(Document layout detection data)
____

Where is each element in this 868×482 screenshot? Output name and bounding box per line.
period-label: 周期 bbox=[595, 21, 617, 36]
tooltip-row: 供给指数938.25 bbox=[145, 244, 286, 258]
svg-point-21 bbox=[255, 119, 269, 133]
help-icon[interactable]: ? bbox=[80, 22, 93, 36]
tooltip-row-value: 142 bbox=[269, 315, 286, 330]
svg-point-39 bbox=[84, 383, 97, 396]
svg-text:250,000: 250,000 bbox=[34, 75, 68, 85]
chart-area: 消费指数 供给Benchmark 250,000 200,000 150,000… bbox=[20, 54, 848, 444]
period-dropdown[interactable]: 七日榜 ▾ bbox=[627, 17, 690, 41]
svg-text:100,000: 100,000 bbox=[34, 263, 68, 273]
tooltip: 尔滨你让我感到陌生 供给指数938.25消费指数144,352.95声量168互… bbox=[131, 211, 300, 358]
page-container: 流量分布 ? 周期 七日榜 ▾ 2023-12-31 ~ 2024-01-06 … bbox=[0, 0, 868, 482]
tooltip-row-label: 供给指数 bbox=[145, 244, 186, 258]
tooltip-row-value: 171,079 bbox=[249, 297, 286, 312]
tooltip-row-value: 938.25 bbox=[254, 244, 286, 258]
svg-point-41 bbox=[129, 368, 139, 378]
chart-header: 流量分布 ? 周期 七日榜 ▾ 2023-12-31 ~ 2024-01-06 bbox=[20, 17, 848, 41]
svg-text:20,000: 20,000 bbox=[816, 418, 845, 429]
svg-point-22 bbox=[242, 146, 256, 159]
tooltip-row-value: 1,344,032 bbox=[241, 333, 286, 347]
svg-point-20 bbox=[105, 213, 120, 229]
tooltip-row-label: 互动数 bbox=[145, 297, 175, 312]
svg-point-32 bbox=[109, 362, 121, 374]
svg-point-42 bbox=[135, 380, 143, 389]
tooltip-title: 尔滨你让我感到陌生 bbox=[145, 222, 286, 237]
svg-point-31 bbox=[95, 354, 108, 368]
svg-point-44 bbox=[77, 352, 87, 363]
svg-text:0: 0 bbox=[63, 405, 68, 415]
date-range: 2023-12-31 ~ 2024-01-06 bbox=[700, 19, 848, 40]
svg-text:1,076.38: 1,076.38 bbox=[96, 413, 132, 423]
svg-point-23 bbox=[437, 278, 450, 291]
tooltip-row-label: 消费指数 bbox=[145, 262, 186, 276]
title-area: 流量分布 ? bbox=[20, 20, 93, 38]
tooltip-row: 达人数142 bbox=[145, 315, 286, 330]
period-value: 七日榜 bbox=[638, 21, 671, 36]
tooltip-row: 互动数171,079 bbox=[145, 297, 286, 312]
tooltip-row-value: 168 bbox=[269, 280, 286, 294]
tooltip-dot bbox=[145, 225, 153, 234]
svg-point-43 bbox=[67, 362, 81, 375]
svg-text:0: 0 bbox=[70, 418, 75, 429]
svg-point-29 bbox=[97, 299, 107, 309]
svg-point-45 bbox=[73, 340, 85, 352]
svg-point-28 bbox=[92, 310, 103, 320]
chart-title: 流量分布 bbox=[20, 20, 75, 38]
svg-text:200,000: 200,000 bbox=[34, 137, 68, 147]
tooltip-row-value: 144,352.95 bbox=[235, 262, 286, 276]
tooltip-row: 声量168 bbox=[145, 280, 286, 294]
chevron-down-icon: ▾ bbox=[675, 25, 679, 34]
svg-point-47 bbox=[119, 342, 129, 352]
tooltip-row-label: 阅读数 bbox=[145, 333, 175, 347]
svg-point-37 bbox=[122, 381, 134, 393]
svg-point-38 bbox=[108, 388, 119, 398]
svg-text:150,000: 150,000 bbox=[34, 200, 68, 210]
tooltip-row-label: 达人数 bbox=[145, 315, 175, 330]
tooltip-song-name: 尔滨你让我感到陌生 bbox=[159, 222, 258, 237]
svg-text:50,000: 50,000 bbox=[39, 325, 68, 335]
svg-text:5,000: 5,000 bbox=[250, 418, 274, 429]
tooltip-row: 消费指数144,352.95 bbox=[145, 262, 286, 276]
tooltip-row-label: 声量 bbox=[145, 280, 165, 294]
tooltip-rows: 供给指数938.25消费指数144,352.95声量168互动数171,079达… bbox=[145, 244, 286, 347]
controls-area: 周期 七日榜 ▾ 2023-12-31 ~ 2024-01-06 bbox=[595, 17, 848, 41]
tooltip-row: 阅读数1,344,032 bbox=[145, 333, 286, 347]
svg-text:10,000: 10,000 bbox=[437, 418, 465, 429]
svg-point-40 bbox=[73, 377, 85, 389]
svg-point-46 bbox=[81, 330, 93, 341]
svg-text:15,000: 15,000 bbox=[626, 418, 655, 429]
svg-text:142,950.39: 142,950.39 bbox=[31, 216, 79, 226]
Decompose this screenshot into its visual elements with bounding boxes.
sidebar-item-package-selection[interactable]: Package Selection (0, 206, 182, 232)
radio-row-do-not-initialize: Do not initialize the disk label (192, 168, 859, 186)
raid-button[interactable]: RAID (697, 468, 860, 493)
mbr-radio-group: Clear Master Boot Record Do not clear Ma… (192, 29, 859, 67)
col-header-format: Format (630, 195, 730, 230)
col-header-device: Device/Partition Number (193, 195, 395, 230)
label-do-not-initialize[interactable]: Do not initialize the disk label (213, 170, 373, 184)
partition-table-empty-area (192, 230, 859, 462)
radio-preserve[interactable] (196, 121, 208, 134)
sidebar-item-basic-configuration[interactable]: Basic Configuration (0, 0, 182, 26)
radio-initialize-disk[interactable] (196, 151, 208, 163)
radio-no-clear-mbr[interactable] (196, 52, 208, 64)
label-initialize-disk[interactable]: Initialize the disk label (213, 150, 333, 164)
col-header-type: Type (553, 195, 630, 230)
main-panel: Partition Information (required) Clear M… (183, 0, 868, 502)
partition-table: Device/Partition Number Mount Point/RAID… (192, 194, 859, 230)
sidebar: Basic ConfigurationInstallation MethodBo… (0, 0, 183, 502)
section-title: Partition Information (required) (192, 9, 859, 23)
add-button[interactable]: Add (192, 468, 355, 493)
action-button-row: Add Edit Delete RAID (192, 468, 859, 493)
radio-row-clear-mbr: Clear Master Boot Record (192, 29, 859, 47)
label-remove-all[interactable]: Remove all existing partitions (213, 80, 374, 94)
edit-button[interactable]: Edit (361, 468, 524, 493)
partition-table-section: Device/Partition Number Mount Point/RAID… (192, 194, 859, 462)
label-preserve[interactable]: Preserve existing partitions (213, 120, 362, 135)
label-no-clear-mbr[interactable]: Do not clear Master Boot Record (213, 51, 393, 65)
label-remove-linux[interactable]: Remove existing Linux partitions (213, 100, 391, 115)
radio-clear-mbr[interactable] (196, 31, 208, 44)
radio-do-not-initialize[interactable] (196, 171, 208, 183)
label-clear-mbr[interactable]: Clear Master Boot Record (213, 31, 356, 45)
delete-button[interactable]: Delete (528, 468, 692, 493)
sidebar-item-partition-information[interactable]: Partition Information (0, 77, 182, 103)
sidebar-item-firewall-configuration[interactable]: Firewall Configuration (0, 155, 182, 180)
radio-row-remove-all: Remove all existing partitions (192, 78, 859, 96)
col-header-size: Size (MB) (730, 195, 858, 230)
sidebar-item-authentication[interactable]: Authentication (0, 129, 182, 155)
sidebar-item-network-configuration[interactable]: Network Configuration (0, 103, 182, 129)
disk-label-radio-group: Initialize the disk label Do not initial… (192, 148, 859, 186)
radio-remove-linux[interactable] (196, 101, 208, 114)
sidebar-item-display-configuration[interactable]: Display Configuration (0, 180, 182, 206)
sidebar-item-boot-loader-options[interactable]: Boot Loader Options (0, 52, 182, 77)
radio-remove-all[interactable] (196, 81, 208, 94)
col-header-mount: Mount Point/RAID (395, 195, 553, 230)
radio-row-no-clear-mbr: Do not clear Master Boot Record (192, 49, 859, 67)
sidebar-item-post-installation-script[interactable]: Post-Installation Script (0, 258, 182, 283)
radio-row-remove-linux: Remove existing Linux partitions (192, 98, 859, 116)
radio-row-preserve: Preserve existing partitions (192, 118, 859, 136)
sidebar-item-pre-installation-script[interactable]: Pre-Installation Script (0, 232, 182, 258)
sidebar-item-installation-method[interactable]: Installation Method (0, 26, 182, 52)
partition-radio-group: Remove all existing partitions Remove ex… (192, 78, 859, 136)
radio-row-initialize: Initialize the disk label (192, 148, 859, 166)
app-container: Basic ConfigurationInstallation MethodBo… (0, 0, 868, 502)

____

- Work to complete
Only the number is wanted: how many lines in the data include the string "partitions"?

- Response
7